Farrow's investigation is exhaustive, spanning two years and several continents. He travels to Tel Aviv, taking his cameras into the NSO Group headquarters, where he voices his sensible moral concerns to various spokespeople, who give him carefully-prepared responses about "all the good work" that they do. He gets more useful information from that former employee, who left the company (along with many others) after the 2018 murder of Saudi dissident journalist Jamal Khashoggi—an ambush made possible by Pegasus software. In a phone call captured by the documentary crew, Farrow's contact at NSO asks him to share which of their former employees he spoke with. (He, of course, protects his source.)
At least 45 countries use Pegasus, we're told, and it's not just autocrats and dictators; Western democracies are using spyware too, most of them under a veil of secrecy. "We live in a time where there's obvious, well-documented democratic backsliding," explains Ron Deibert of the Citizen Lab in Toronto, which is doing much of the investigation and exposure of this technology. "Authoritarian practices are spreading worldwide. I firmly believe the surveillance industry, unchecked as it is, is one of the major contributing factors to those trends."
And this is the structural masterstroke of "Surveilled," because Farrow and directors O'Neill and Peltz understand that it's one thing for us to shake our heads at the targeting of journalists and activists in the UAE or even in Spain, but when the threat becomes a direct one to the viewer, as it does in the last 20 minutes or so, we sit upright. It's not just that employees of the United States government working abroad have been hacked by Pegasus; the NSO group pitched law enforcement agencies on a Pegasus-like software before the company was placed on an export blacklist in 2021, and many such agencies were unsurprisingly receptive to the idea. In March of 2023, the Biden administration issued an executive order prohibiting government agencies from purchasing foreign spyware, "but it's not a blanket ban on the purchase of all spyware," Farrow explains, noting that mere days later, we joined several other countries in a joint statement vowing to explore the use of this technology — but responsibly.

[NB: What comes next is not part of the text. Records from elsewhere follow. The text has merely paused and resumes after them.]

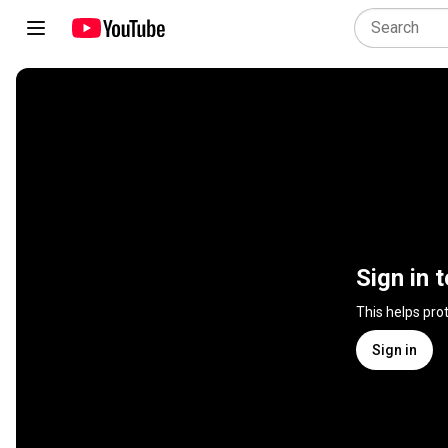
Sign in 
This helps pro
Sign in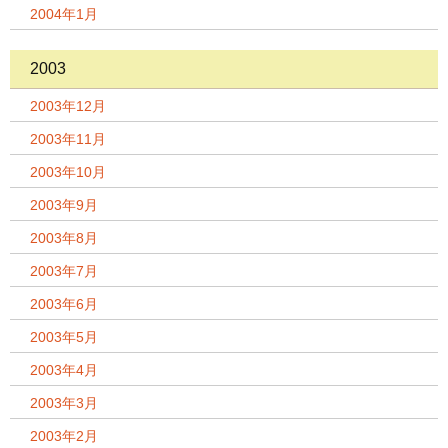
2004年1月
2003
2003年12月
2003年11月
2003年10月
2003年9月
2003年8月
2003年7月
2003年6月
2003年5月
2003年4月
2003年3月
2003年2月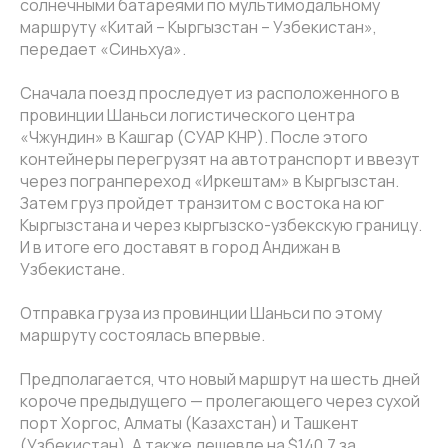
солнечными батареями по мультимодальному
маршруту «Китай – Кыргызстан – Узбекистан»,
передает «Синьхуа».
Сначала поезд проследует из расположенного в
провинции Шаньси логистического центра
«Чжундин» в Кашгар (СУАР КНР). После этого
контейнеры перегрузят на автотранспорт и ввезут
через погранпереход «Иркештам» в Кыргызстан.
Затем груз пройдет транзитом с востока на юг
Кыргызстана и через кыргызско-узбекскую границу.
И в итоге его доставят в город Андижан в
Узбекистане.
Отправка груза из провинции Шаньси по этому
маршруту состоялась впервые.
Предполагается, что новый маршрут на шесть дней
короче предыдущего — пролегающего через сухой
порт Хоргос, Алматы (Казахстан) и Ташкент
(Узбекистан). А также дешевле на $140,7 за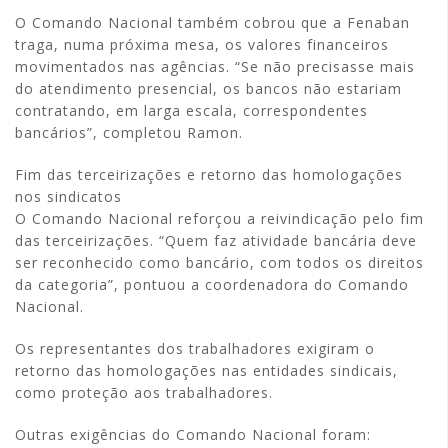
O Comando Nacional também cobrou que a Fenaban
traga, numa próxima mesa, os valores financeiros
movimentados nas agências. “Se não precisasse mais
do atendimento presencial, os bancos não estariam
contratando, em larga escala, correspondentes
bancários”, completou Ramon.
Fim das terceirizações e retorno das homologações
nos sindicatos
O Comando Nacional reforçou a reivindicação pelo fim
das terceirizações. “Quem faz atividade bancária deve
ser reconhecido como bancário, com todos os direitos
da categoria”, pontuou a coordenadora do Comando
Nacional.
Os representantes dos trabalhadores exigiram o
retorno das homologações nas entidades sindicais,
como proteção aos trabalhadores.
Outras exigências do Comando Nacional foram: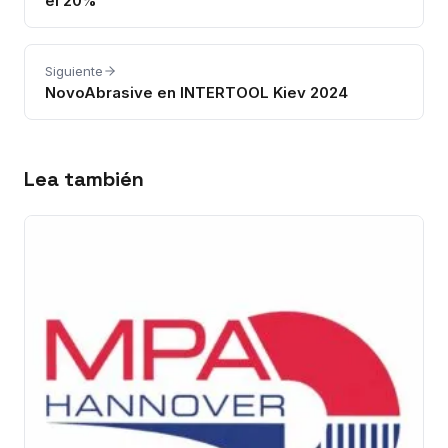
el 20%
Siguiente
NovoAbrasive en INTERTOOL Kiev 2024
Lea también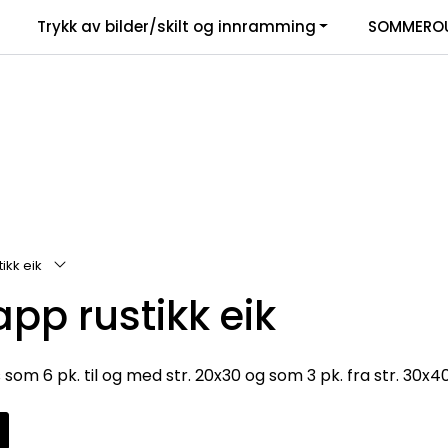
Trykk av bilder/skilt og innramming
SOMMEROU
ikk eik
pp rustikk eik
om 6 pk. til og med str. 20x30 og som 3 pk. fra str. 30x40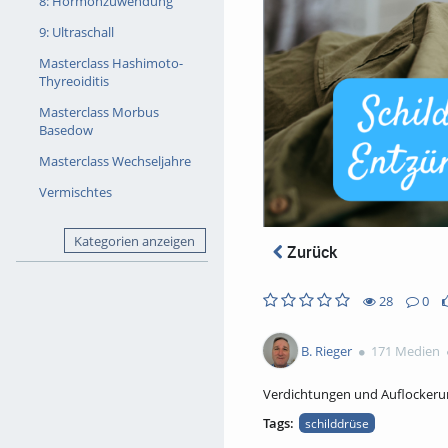
8: Hormonzuwendung
9: Ultraschall
Masterclass Hashimoto-
Thyreoiditis
Masterclass Morbus
Basedow
Masterclass Wechseljahre
Vermischtes
Kategorien anzeigen
Zurück
28
0
0
0
28
0
likes
favorites
views
Kommentare
B. Rieger
171 Medien
Verdichtungen und Auflocker
Tags:
schilddrüse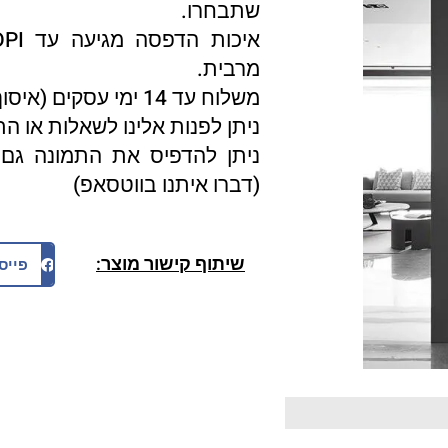
שתבחרו.
מרבית.
משלוח עד 14 ימי עסקים (איסוף עצמי 3 ימי עסקים).
ניתן לפנות אלינו לשאלות או ה
ניתן להדפיס את התמונה גם 
(דברו איתנו בווטסאפ)
שיתוף קישור מוצר:
פייס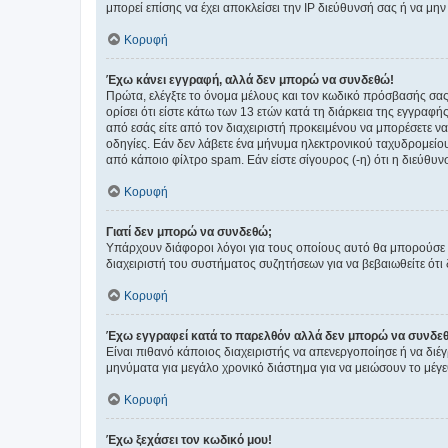
μπορεί επίσης να έχει αποκλείσει την IP διεύθυνσή σας ή να μ
Κορυφή
Έχω κάνει εγγραφή, αλλά δεν μπορώ να συνδεθώ!
Πρώτα, ελέγξτε το όνομα μέλους και τον κωδικό πρόσβασής σας.
ορίσει ότι είστε κάτω των 13 ετών κατά τη διάρκεια της εγγραφ
από εσάς είτε από τον διαχειριστή προκειμένου να μπορέσετε ν
οδηγίες. Εάν δεν λάβετε ένα μήνυμα ηλεκτρονικού ταχυδρομείο
από κάποιο φίλτρο spam. Εάν είστε σίγουρος (-η) ότι η διεύθυ
Κορυφή
Γιατί δεν μπορώ να συνδεθώ;
Υπάρχουν διάφοροι λόγοι για τους οποίους αυτό θα μπορούσε να
διαχειριστή του συστήματος συζητήσεων για να βεβαιωθείτε ότι δ
Κορυφή
Έχω εγγραφεί κατά το παρελθόν αλλά δεν μπορώ να συνδε
Είναι πιθανό κάποιος διαχειριστής να απενεργοποίησε ή να δι
μηνύματα για μεγάλο χρονικό διάστημα για να μειώσουν το μέγε
Κορυφή
Έχω ξεχάσει τον κωδικό μου!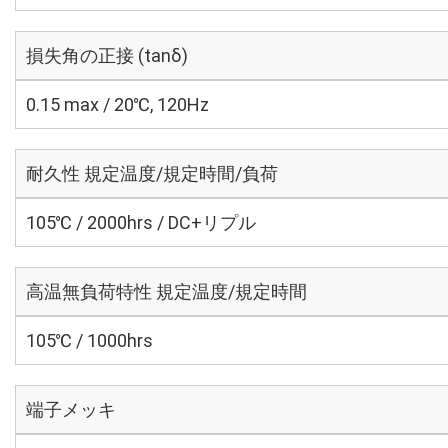
損失角の正接 (tanδ)
0.15 max / 20℃, 120Hz
耐久性 規定温度/規定時間/負荷
105℃ / 2000hrs / DC+リプル
高温無負荷特性 規定温度/規定時間
105℃ / 1000hrs
端子メッキ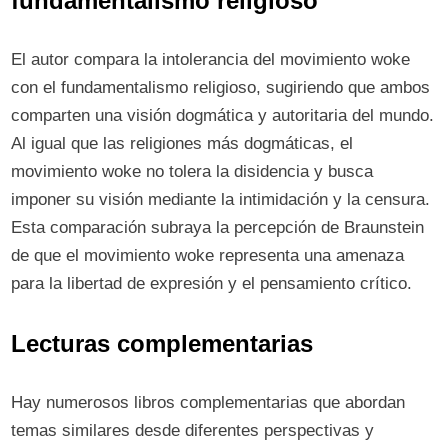
fundamentalismo religioso
El autor compara la intolerancia del movimiento woke
con el fundamentalismo religioso, sugiriendo que ambos
comparten una visión dogmática y autoritaria del mundo.
Al igual que las religiones más dogmáticas, el
movimiento woke no tolera la disidencia y busca
imponer su visión mediante la intimidación y la censura.
Esta comparación subraya la percepción de Braunstein
de que el movimiento woke representa una amenaza
para la libertad de expresión y el pensamiento crítico.
Lecturas complementarias
Hay numerosos libros complementarias que abordan
temas similares desde diferentes perspectivas y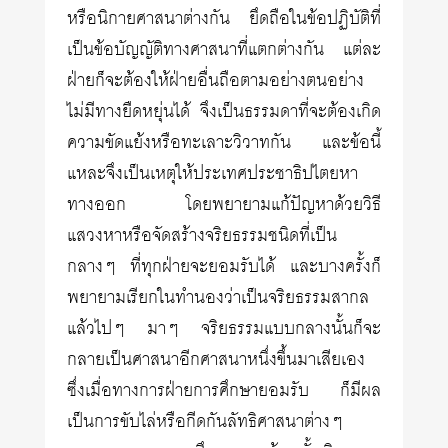
หรือนิกายศาสนาต่างกัน ยึดถือในข้อปฏิบัติที่
เป็นข้อบัญญัติทางศาสนาที่แตกต่างกัน แต่ละ
ฝ่ายก็จะต้องให้ฝ่ายอื่นถือตามอย่างตนอย่าง
ไม่มีทางยืดหยุ่นได้ จึงเป็นธรรมดาที่จะต้องเกิด
ความขัดแย้งหรือทะเลาะวิวาทกัน และข้อนี้
แหละจึงเป็นเหตุให้ประเทศประชาธิปไตยหา
ทางออก โดยพยายามแก้ปัญหาด้วยวิธี
แสวงหาหรือจัดสร้างจริยธรรมชนิดที่เป็น
กลางๆ ที่ทุกฝ่ายจะยอมรับได้ และบางครั้งก็
พยายามเรียกในทำนองว่าเป็นจริยธรรมสากล
แล้วไปๆ มาๆ จริยธรรมแบบกลางนั้นก็จะ
กลายเป็นศาสนาอีกศาสนาหนึ่งขึ้นมาเสียเอง
ซึ่งเมื่อทางการฝ่ายการศึกษายอมรับ ก็มีผล
เป็นการขับไล่หรือกีดกันลัทธิศาสนาต่างๆ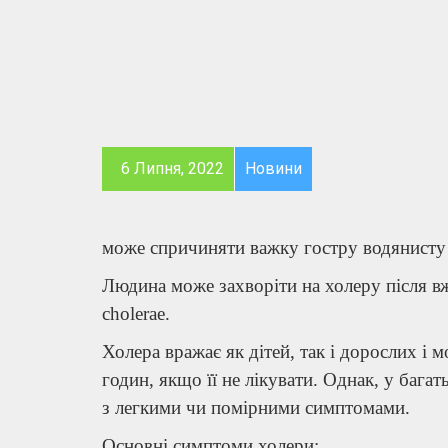
6 Липня, 2022
Новини
може спричиняти важку гостру водянисту 
Людина може захворіти на холеру після вж
cholerae.
Холера вражає як дітей, так і дорослих і 
годин, якщо її не лікувати. Однак, у баг
з легкими чи помірними симптомами.
Основні симптоми холери: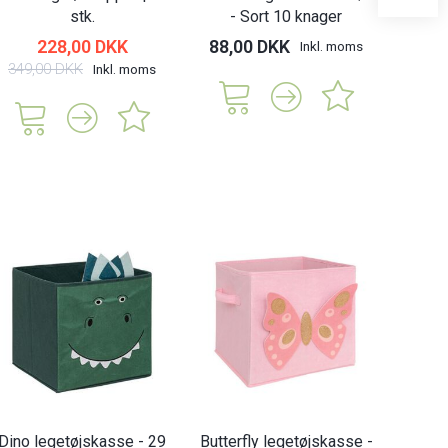
stk.
- Sort 10 knager
dør
228,00 DKK
88,00 DKK
85,
Inkl. moms
349,00 DKK
Inkl. moms
Dino legetøjskasse - 29
Butterfly legetøjskasse -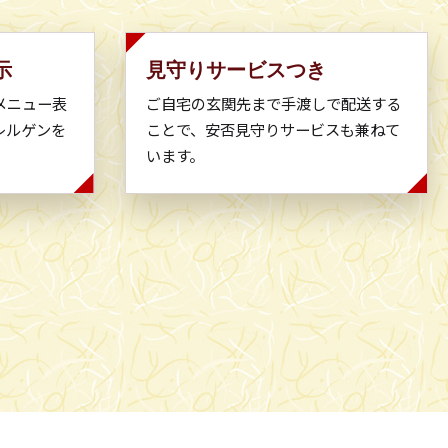
示
見守りサービスつき
メニュー表
ご自宅の玄関先まで手渡しで配送する
レルゲンを
ことで、安否見守りサービスも兼ねて
います。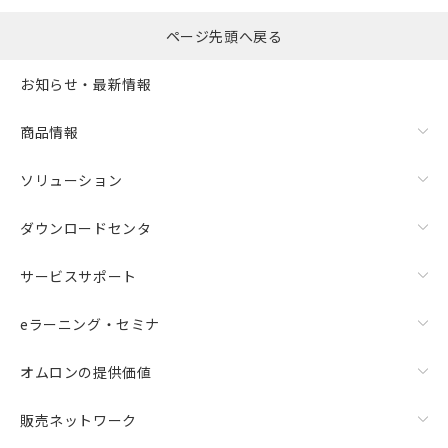
ページ先頭へ戻る
お知らせ・最新情報
商品情報
ソリューション
ダウンロードセンタ
サービスサポート
eラーニング・セミナ
オムロンの提供価値
販売ネットワーク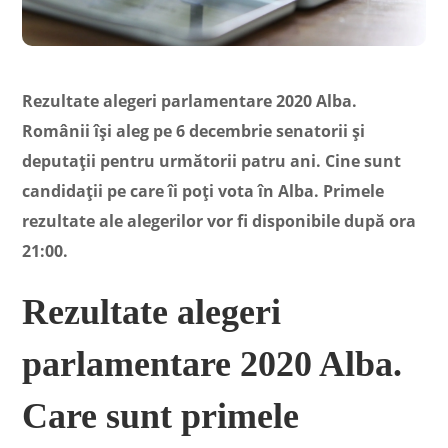
Rezultate alegeri parlamentare 2020 Alba.
Românii își aleg pe 6 decembrie senatorii și
deputații pentru următorii patru ani. Cine sunt
candidații pe care îi poți vota în Alba. Primele
rezultate ale alegerilor vor fi disponibile după ora
21:00.
Rezultate alegeri
parlamentare 2020 Alba.
Care sunt primele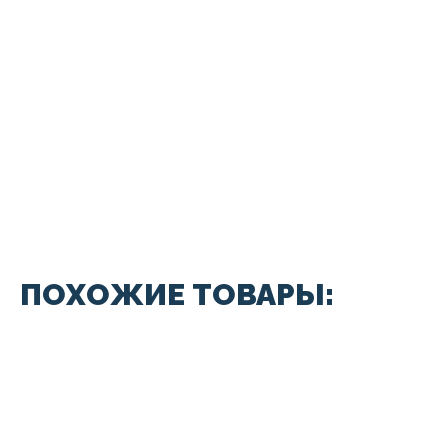
ПОХОЖИЕ ТОВАРЫ: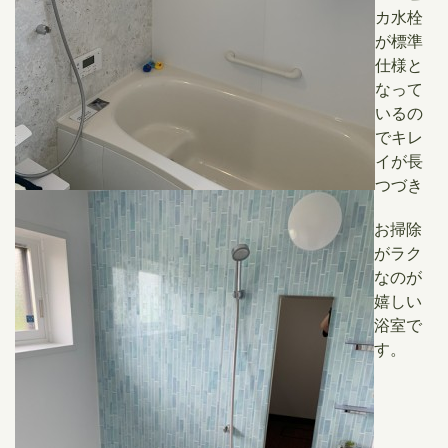
カ水栓
が標準
仕様と
なって
いるの
でキレ
イが長
つづき
お掃除
がラク
なのが
嬉しい
浴室で
す。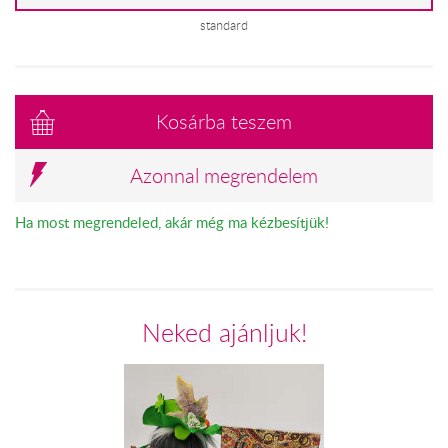
standard
Kosárba teszem
Azonnal megrendelem
Ha most megrendeled, akár még ma kézbesítjük!
Neked ajánljuk!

Farrow talks to U.S. Congressman Jim Himes, who insists that they must "do the hard work of assuring that law enforcement uses it consistent with our civil liberties." Who on earth trusts them to do that? Nathaniel Fick, the State Department'sambassador-at-large for its cybersecurity division, tells Farrow that "the United States uses every tool of national power in pursuit of interests, grounded in our values," and if that sounds like buzzword salad to you, you're not alone.
Farrow is an ideal centerpiece presence for "Surveilled," because he's both a good reporter and a crisp communicator. He uses purposefully scary language, not just to scare us (though he does), but for maximum clarity. This is a complicated story, clouded by technical jargon and talking points about bad criminals and terrorist activity, and a phrase like "the most advanced spyware can turn your phone into a spy in your pocket" cuts right through it. O'Neill and Peltz also make some documentary hay out of the practical details of an investigation like this; he's not allowed to film his interview with NSO's CEO, for example, so they film him debriefing his New Yorker editor about that interview.
Farrow is perhaps a bit too front-and-center—it feels, in spots, like he's the focus nearly as much as the story itself—but hey, if you have one of the last remaining celebrity journalists, it probably makes sense to use him as such. His heavy presence and the brisk running time (just an hour) make "Surveilled" feel less like a documentary than a "Frontline" episode, albeit a well-made and deeply frightening one, whose conclusions are inescapably grim. "We can't put the technology genie back in the bottle," Ambassador Fick tells Farrow. "Once they're out in the world, any nefarious use that we can imagine, we're probably going to see." In his final voice-over, Farrow shrugs, "The only path to privacy might be living without our phones," a deduction I could only receive with a grim snort; in order to watch the advance screener of the report he was concluding, I had to install a verification app on my phone.